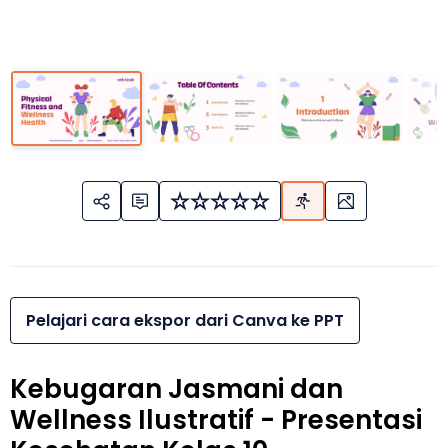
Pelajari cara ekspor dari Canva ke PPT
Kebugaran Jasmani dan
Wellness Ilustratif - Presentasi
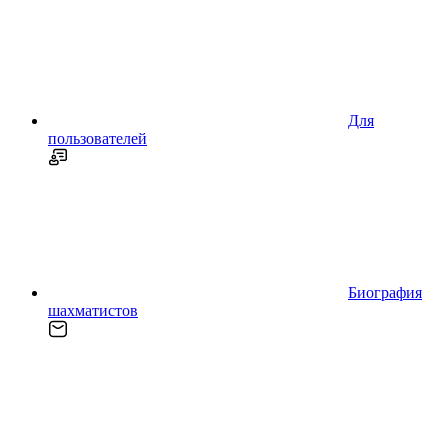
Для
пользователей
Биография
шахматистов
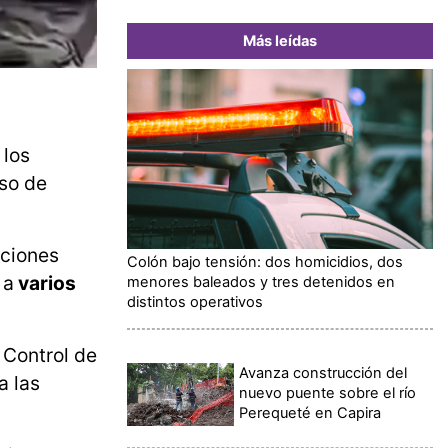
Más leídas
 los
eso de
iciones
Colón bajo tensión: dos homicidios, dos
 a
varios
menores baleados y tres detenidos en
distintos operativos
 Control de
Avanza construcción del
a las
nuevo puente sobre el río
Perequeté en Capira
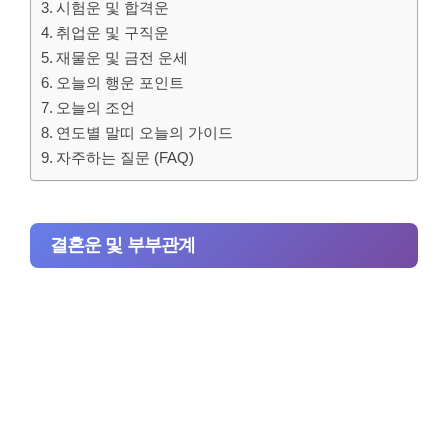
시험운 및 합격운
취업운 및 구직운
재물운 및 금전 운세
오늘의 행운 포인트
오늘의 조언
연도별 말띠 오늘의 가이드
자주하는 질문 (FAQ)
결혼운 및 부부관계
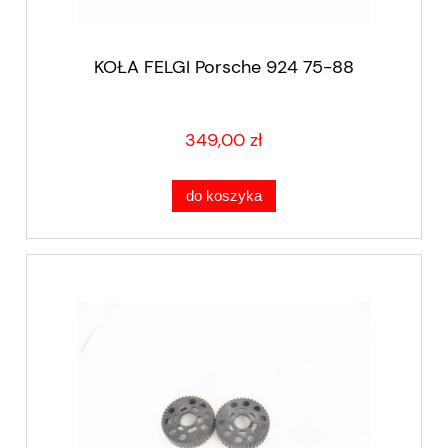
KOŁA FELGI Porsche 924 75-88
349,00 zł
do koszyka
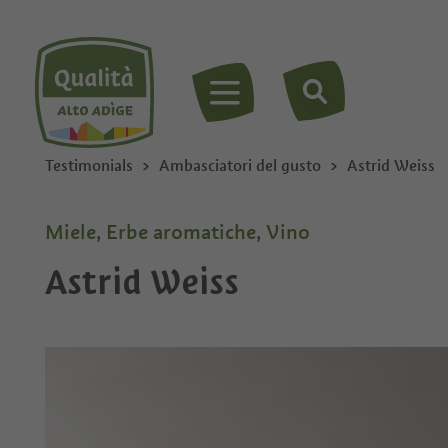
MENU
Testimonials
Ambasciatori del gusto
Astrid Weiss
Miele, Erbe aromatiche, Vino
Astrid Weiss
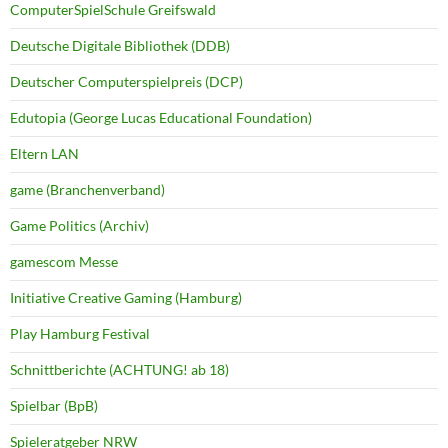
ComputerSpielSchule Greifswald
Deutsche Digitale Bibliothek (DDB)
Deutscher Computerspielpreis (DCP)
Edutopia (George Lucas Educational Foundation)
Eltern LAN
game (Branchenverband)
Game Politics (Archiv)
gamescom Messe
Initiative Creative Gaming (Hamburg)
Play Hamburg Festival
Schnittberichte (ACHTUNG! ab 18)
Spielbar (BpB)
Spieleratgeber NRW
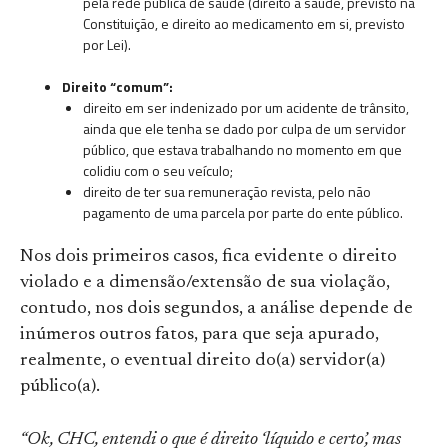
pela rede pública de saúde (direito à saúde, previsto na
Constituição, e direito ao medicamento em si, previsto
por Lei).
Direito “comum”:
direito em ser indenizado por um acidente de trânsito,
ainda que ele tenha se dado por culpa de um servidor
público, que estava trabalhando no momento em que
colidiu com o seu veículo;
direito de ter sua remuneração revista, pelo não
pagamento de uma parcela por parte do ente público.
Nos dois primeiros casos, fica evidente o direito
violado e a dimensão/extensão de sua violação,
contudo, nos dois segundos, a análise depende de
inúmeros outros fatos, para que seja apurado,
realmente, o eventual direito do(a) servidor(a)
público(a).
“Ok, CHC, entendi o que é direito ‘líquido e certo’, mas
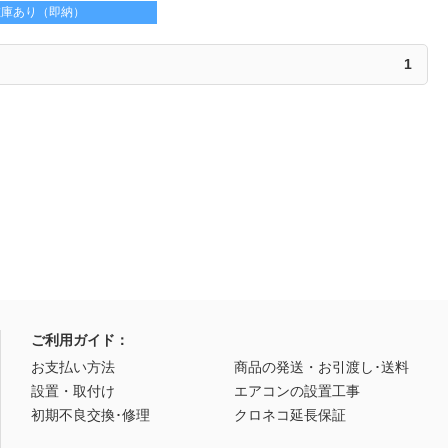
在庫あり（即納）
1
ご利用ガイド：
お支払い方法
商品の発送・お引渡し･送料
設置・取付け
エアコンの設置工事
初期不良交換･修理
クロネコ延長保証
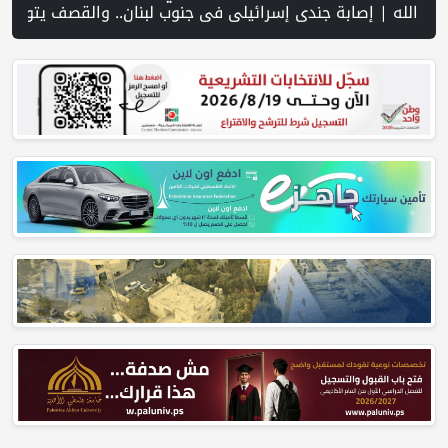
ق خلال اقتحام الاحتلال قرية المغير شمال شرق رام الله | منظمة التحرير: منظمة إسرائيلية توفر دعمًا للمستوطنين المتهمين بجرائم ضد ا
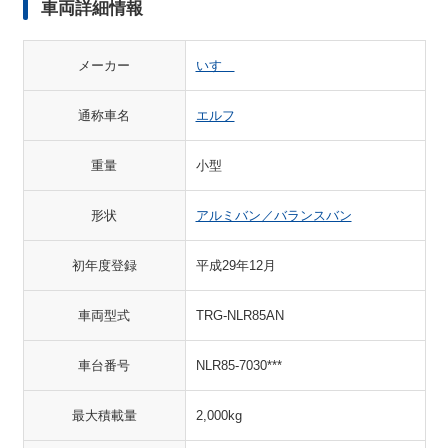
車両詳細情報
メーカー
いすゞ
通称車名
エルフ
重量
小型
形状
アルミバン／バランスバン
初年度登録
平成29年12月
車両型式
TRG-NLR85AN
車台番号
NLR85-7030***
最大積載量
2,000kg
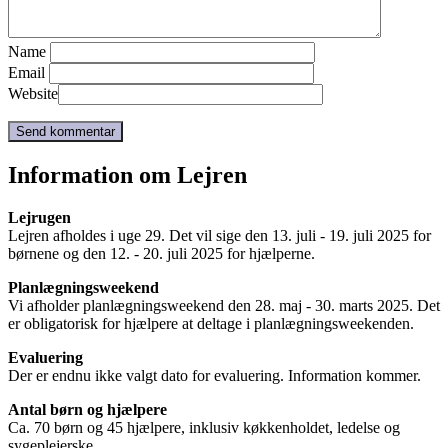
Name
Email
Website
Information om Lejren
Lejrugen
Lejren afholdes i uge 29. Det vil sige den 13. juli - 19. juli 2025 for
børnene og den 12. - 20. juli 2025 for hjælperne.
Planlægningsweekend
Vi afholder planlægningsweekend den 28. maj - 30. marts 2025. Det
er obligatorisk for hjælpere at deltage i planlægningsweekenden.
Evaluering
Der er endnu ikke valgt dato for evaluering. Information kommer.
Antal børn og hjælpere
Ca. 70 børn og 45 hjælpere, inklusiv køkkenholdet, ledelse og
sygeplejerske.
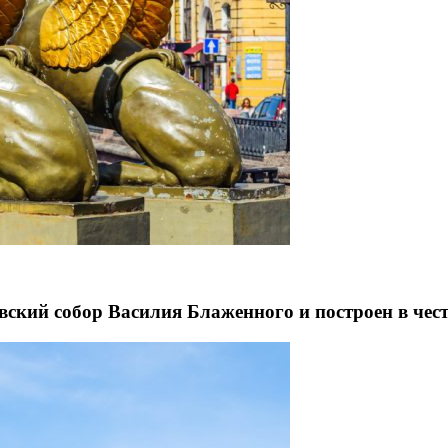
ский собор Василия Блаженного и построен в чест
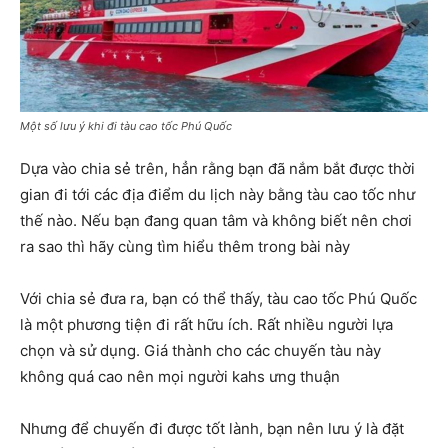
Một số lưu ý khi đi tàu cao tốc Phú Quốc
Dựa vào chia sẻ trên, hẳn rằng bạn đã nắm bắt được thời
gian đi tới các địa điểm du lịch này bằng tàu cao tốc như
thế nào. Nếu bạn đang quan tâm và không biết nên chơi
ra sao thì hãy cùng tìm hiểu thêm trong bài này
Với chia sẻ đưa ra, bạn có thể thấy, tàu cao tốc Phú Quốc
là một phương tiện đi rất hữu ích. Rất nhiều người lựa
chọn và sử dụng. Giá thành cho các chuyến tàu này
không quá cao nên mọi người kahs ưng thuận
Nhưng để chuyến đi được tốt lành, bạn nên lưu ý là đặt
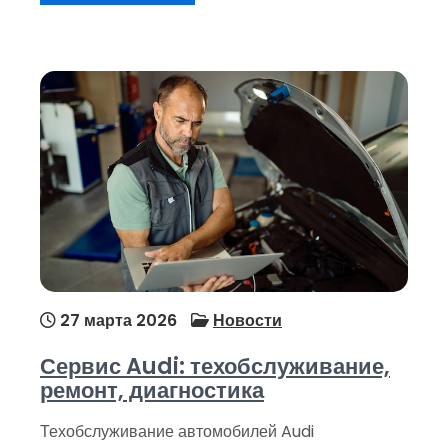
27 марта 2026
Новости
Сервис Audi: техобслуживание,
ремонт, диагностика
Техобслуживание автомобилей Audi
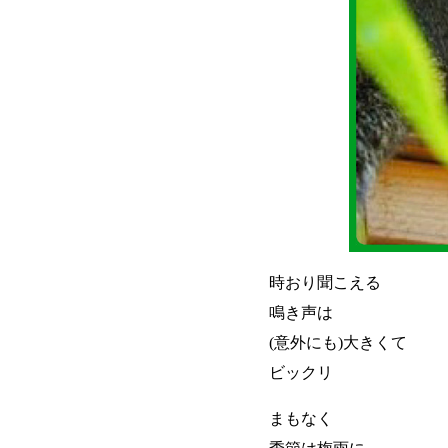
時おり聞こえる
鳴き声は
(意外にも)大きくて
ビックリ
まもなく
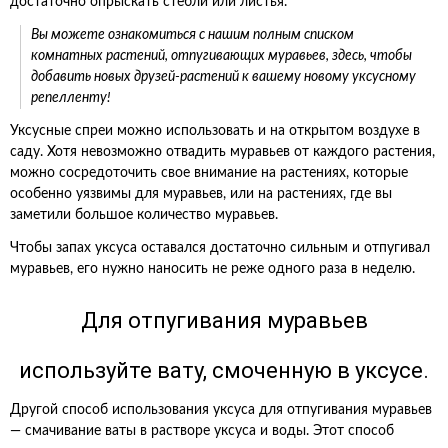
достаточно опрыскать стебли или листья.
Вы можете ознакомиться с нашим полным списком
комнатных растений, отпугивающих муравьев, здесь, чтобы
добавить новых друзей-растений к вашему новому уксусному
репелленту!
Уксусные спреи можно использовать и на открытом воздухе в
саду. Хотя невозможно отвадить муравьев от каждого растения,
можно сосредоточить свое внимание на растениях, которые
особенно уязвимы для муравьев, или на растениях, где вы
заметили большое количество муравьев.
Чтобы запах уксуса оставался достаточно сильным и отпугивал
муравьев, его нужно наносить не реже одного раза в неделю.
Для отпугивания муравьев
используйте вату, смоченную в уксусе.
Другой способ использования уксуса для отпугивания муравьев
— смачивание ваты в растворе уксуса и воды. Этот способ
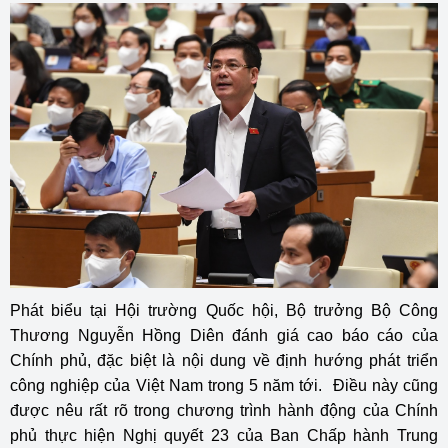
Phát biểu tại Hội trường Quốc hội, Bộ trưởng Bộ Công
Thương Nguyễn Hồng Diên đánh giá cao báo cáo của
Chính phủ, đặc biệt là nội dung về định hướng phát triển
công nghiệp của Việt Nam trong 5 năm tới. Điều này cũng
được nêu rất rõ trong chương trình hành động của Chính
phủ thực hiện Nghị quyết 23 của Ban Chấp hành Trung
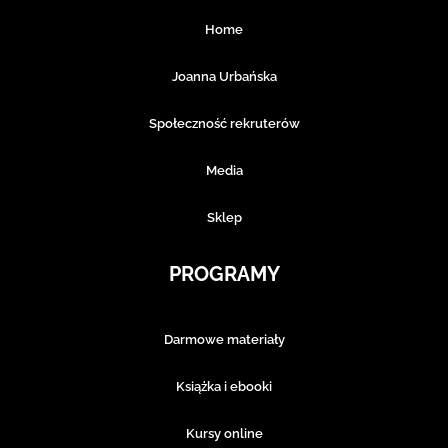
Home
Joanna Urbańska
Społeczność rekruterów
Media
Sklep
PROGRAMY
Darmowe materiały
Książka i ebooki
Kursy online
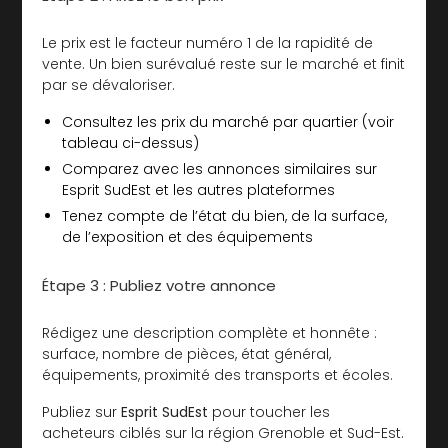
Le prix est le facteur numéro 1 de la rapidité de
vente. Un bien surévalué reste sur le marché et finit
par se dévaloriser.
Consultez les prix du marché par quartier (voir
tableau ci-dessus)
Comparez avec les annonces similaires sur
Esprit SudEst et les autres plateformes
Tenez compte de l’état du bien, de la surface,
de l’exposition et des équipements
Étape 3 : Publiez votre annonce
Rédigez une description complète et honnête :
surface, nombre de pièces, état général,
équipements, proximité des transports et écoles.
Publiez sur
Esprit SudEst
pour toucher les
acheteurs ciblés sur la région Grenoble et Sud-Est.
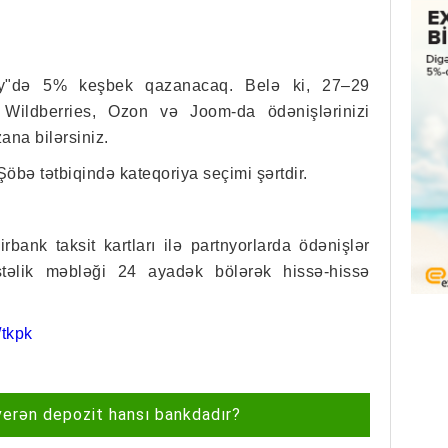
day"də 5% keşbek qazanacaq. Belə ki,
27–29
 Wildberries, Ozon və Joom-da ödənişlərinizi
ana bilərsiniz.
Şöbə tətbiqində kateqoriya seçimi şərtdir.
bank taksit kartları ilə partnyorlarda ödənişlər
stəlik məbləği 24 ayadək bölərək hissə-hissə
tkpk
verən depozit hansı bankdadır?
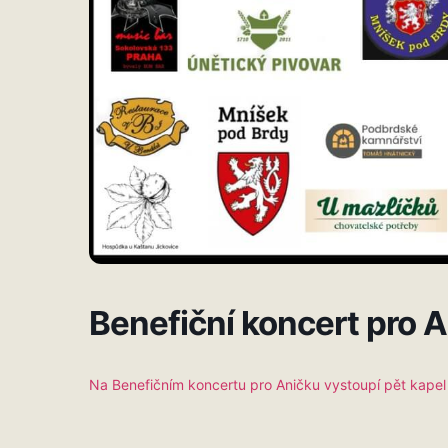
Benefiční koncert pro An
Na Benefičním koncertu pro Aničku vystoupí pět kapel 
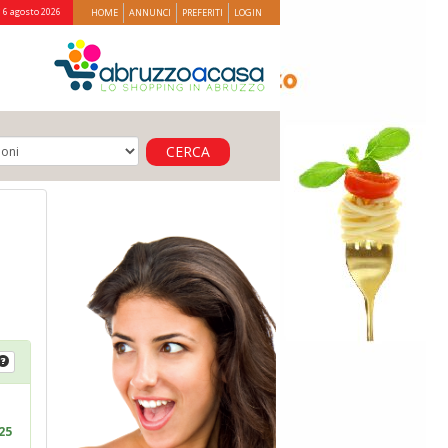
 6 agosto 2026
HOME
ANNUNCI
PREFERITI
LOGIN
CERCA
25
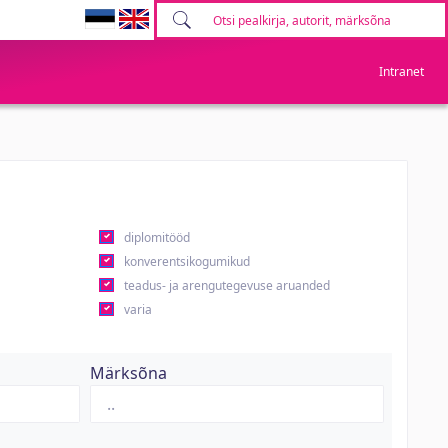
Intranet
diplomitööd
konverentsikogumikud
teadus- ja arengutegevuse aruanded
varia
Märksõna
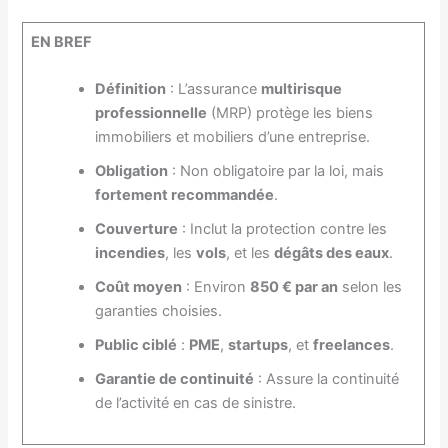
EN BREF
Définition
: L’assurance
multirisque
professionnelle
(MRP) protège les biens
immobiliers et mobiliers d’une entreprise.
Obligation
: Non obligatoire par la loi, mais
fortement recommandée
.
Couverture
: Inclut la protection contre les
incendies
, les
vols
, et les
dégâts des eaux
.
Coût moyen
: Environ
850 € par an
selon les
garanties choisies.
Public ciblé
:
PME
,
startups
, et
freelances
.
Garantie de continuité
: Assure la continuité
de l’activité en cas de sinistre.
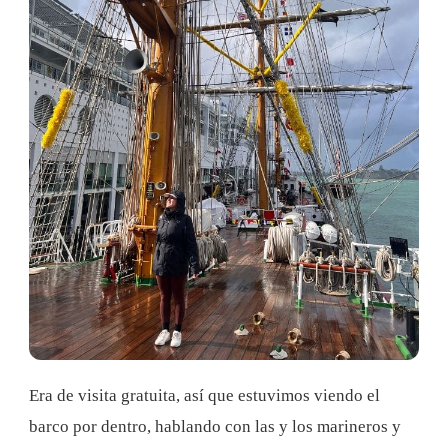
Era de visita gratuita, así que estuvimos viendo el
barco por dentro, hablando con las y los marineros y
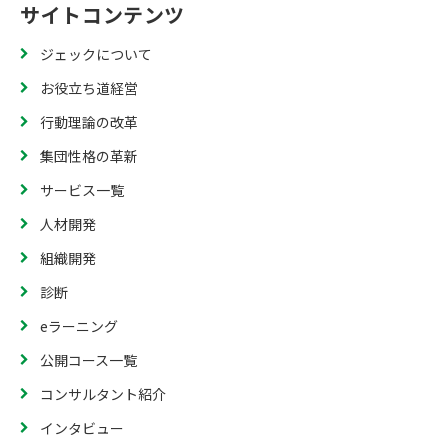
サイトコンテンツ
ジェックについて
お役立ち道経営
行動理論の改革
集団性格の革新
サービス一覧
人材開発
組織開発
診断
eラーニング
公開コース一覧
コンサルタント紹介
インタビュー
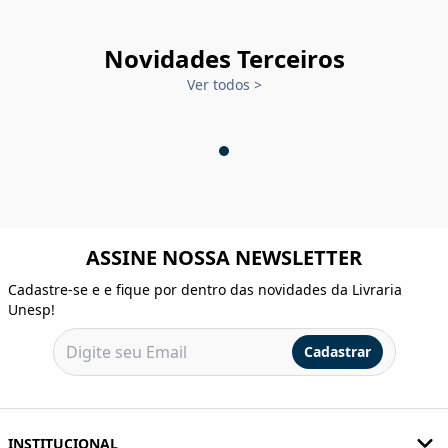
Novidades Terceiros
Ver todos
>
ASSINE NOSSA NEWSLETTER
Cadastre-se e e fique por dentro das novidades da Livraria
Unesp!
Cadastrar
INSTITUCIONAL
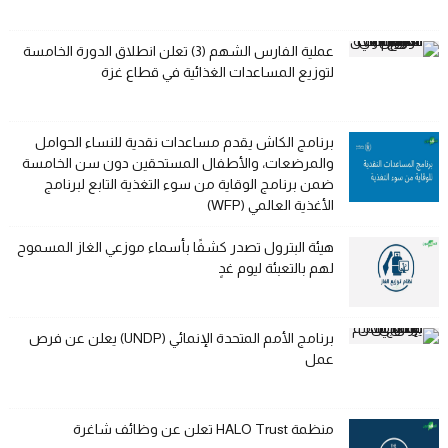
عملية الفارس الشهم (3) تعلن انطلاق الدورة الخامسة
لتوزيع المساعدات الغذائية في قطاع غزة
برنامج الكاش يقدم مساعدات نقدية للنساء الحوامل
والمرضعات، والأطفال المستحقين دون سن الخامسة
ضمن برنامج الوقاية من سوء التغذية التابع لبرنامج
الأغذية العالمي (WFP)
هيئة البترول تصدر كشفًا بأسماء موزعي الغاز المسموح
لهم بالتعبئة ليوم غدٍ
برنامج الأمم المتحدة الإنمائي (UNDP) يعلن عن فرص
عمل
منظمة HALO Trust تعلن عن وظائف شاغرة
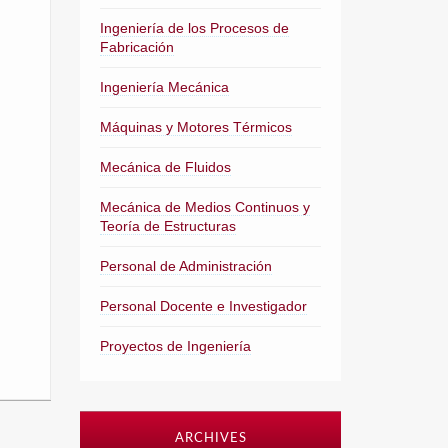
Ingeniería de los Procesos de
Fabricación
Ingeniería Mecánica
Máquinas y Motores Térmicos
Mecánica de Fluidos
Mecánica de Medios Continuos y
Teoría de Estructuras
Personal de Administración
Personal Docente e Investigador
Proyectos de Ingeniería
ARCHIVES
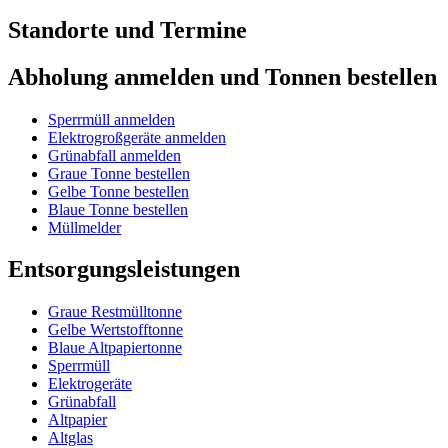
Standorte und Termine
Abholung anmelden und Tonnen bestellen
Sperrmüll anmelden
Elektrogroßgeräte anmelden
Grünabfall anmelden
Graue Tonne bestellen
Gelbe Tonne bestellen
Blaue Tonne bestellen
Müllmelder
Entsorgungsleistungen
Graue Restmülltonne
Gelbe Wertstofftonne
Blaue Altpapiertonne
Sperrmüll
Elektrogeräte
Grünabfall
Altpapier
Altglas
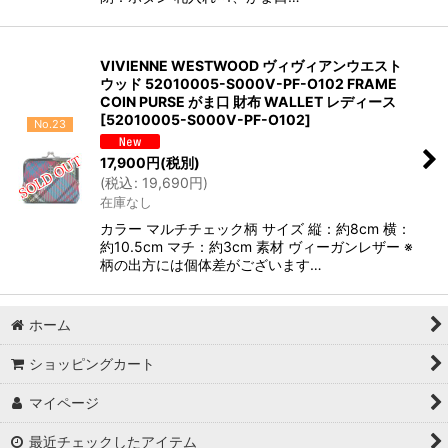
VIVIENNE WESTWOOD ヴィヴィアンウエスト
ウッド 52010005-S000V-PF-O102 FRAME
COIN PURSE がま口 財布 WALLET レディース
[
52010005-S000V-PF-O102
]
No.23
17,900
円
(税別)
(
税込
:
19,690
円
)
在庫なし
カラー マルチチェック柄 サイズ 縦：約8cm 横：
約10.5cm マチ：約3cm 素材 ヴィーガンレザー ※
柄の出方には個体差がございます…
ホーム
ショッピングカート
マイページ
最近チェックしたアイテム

--------------------------------------------------

▶ **What is needed**
Show the lines from the data above that contain the string "trong".

▶ **Solution**
ra sao thì hãy cùng tìm hiểu thêm trong bài này
công nghiệp của Việt Nam trong 5 năm tới. Điều này cũng
được nêu rất rõ trong chương trình hành động của Chính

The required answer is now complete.